Activity:
Please output exactly the run of lines that starts at the line with "dados com inteligência" and ends at the last line of the records below.

[Start of section]

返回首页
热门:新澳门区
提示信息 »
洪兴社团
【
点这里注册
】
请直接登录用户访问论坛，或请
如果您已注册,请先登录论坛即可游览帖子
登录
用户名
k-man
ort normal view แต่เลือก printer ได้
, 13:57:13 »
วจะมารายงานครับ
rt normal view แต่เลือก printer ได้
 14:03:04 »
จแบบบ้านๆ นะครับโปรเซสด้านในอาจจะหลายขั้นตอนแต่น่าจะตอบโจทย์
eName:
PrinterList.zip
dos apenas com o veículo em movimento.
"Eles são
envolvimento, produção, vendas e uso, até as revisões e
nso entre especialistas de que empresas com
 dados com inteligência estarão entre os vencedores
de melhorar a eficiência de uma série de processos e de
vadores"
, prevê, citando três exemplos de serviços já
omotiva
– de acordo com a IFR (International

[End of section]

Solution for this problem:
 dados com inteligência estarão entre os vencedores
de melhorar a eficiência de uma série de processos e de
vadores"
, prevê, citando três exemplos de serviços já
omotiva
– de acordo com a IFR (International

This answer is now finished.